Some states are blessed with flat fertile farmland where soil erosion is not much of a problem, but Missouri and many other farm states have a lot of rolling farmland with varying degrees of slope, and farmers must use the resources they have.

At the behest of environmental organizations, Congress created the Conservation Reserve Program (CRP) to entice farmers to grant long-term leases of highly-erodible land to the government.  Farmers pay the taxes, but are allowed only limited use of the land.  CRP is not a farm program, but an environmental one billed to the USDA.

There is also a Wetlands Reserve Program (WRP), again an inclusion in the farm bill to come from the USDA budget.  The WRP is a permanent or long-term lease arrangement to the government where landowners convert acreage from farmland to wetlands to nurture wildlife. 

If the environmental critics of the farm subsidies are honest, they will tell you they are all in favor of these environmental programs and especially in favor of the USDA paying for them from the farm bill.  I contend they criticize farm subsidies that go to farmers, not farm subsidies that enhance environmental agendas.
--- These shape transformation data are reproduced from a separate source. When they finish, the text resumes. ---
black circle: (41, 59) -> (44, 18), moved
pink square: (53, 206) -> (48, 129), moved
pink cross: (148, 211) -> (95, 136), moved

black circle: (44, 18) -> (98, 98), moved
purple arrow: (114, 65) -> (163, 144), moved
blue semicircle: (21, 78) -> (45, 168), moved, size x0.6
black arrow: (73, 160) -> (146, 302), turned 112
One of the biggest critics of farm subsidies is the Environmental Working Group (EWG).  EWG President Ken Cook testified before a House Ag Subcommittee recently requesting a dramatic increase in federal agricultural conservation programs.   To me, this means…‘don’t subsidize farmers for producing our food, instead use that money for environmental programs to return farmland back to nature, and then we can still claim farmers are being paid not to farm.’  Sweet!

One of the rich and famous people mentioned as a benefactor of farm subsidies is Ted Turner, the billionaire who founded CNN.  Turner, the nation’s largest landowner, reportedly received $590,823 during a 10-year period for farms he owns that are enrolled in conservation land.  How dare they compare Turner to real farmers!

Is it right Turner receive the money?  From my perspective, some ultra-wealthy people have a knack for beating the government out of taxes, whether finding loopholes not to pay or finding loopholes where they get paid federal tax dollars.  Don’t trash the farmers, fix the loopholes.

What I find particularly interesting about Turner is his foundation is listed by the Environmental Working Group as one of the private charitable foundations whose grants supply the majority of EWG’s funding.  Turner funds EWG, then EWG lists Turner as one of the rich people receiving farm subsidies.

Seems to me Turner is collecting tax dollars to allow EWG to use his name as an example of misdirection of tax dollars.  EWG then lobbies to take the farm subsidies and direct them to environmental purposes both EWG and Turner support.  I’m feeling sick to my stomach.

 (Denny Banister, of Jefferson City, Mo., is the assistant director of public affairs for the Missouri Farm Bureau, the state’s largest farm organization.)